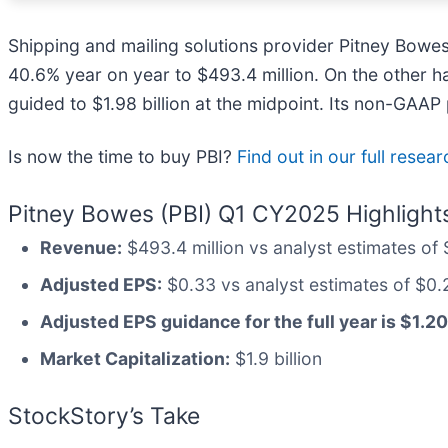
Shipping and mailing solutions provider Pitney Bowes
40.6% year on year to $493.4 million. On the other ha
guided to $1.98 billion at the midpoint. Its non-GAA
Is now the time to buy PBI?
Find out in our full researc
Pitney Bowes (PBI) Q1 CY2025 Highlight
Revenue:
$493.4 million vs analyst estimates of 
Adjusted EPS:
$0.33 vs analyst estimates of $0.
Adjusted EPS guidance for the full year is $1.20
Market Capitalization:
$1.9 billion
StockStory’s Take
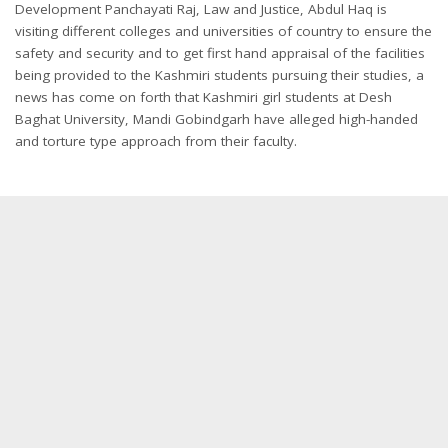
Development Panchayati Raj, Law and Justice, Abdul Haq is
visiting different colleges and universities of country to ensure the
safety and security and to get first hand appraisal of the facilities
being provided to the Kashmiri students pursuing their studies, a
news has come on forth that Kashmiri girl students at Desh
Baghat University, Mandi Gobindgarh have alleged high-handed
and torture type approach from their faculty.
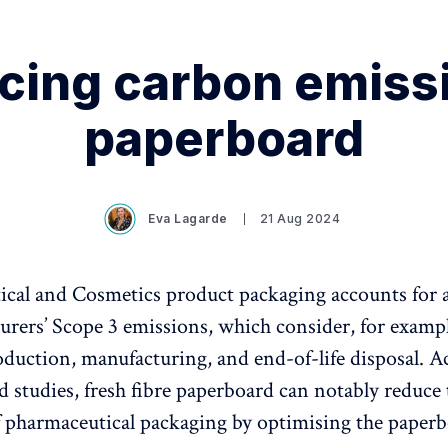
cing carbon emissi
paperboard
Eva Lagarde
21 Aug 2024
cal and Cosmetics product packaging accounts for a
urers’ Scope 3 emissions, which consider, for examp
oduction, manufacturing, and end-of-life disposal. A
 studies, fresh fibre paperboard can notably reduce
f pharmaceutical packaging by optimising the paperb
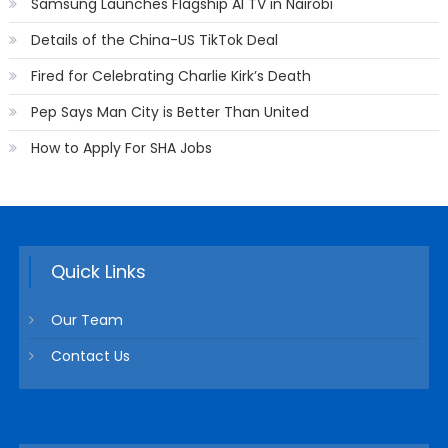
Samsung Launches Flagship AI TV in Nairobi
Details of the China-US TikTok Deal
Fired for Celebrating Charlie Kirk’s Death
Pep Says Man City is Better Than United
How to Apply For SHA Jobs
Quick Links
Our Team
Contact Us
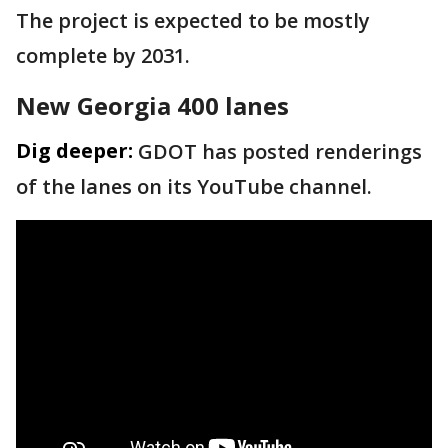
The project is expected to be mostly
complete by 2031.
New Georgia 400 lanes
Dig deeper:
GDOT has posted renderings
of the lanes on its YouTube channel.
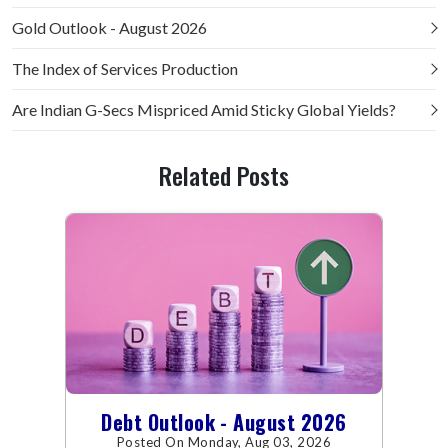
Gold Outlook - August 2026
The Index of Services Production
Are Indian G-Secs Mispriced Amid Sticky Global Yields?
Related Posts
Debt Outlook - August 2026
Posted On Monday, Aug 03, 2026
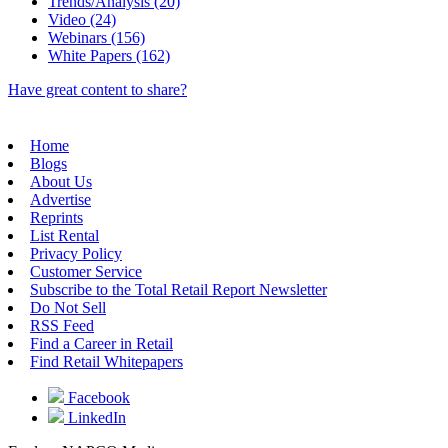
Trends/Analysis (20)
Video (24)
Webinars (156)
White Papers (162)
Have great content to share?
Home
Blogs
About Us
Advertise
Reprints
List Rental
Privacy Policy
Customer Service
Subscribe to the Total Retail Report Newsletter
Do Not Sell
RSS Feed
Find a Career in Retail
Find Retail Whitepapers
Facebook
LinkedIn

= = = = =

WORK ORDER — With "year" as the search string, filter the records and return each line that has it.

ANSWER SPACE —
40.6% year on year to $493.4 million. On the other ha
Adjusted EPS guidance for the full year is $1.20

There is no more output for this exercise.